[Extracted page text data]

------------------------------

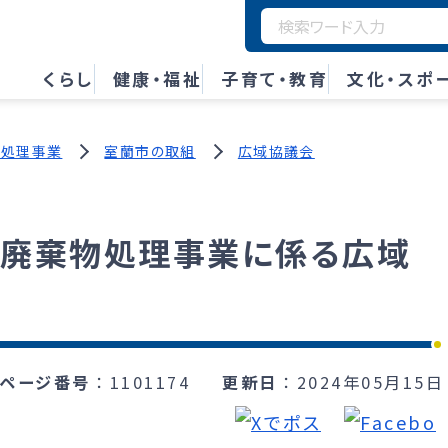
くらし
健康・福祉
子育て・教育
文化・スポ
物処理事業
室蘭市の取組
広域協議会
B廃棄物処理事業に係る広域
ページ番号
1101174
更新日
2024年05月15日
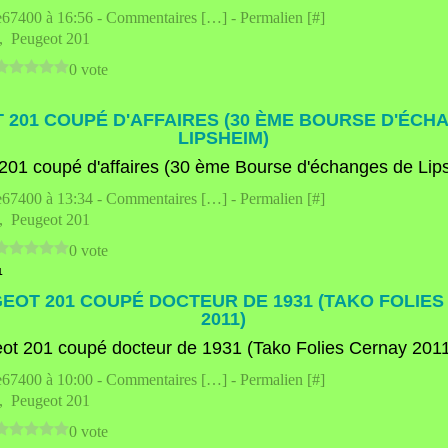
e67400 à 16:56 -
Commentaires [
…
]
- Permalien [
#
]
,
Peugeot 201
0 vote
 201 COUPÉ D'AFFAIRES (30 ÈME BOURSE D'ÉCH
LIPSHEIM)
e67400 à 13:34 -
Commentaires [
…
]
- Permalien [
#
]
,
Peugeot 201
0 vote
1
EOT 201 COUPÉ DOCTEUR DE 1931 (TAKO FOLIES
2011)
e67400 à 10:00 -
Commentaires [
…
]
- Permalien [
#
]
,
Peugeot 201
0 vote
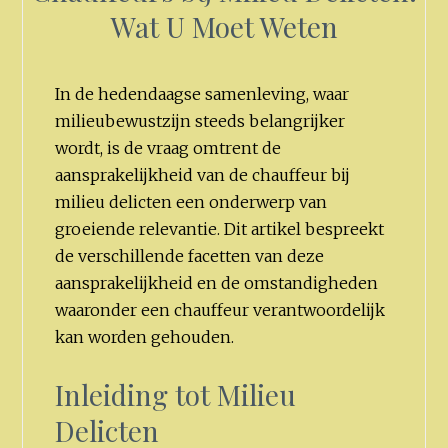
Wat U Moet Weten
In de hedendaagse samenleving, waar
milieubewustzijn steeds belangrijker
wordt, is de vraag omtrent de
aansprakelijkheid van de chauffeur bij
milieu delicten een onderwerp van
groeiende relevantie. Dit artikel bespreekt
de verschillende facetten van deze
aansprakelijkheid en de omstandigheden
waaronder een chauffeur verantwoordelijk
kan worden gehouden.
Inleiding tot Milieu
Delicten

------------------------------

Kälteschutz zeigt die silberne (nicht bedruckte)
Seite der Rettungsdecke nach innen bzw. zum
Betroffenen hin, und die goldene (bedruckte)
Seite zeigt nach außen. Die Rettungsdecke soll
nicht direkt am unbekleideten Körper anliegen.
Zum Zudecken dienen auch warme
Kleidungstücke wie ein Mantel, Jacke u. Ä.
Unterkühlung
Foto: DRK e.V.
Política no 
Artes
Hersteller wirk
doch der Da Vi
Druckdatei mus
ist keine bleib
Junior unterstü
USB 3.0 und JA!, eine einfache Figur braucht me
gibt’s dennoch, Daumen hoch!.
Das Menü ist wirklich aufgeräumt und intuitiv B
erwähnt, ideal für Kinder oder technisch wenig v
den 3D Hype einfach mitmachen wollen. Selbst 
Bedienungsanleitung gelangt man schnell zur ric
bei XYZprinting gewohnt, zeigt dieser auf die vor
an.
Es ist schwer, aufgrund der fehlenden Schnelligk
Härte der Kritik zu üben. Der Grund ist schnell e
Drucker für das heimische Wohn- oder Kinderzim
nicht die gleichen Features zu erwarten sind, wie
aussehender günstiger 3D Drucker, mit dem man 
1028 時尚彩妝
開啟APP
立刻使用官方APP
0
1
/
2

------------------------------

PROBLEM TO WORK ON:
Scan the entries above for the word "Seite", then copy every line in which it occurs.

YOUR SOLUTION:
Seite der Rettungsdecke nach innen bzw. zum
Seite zeigt nach außen. Die Rettungsdecke soll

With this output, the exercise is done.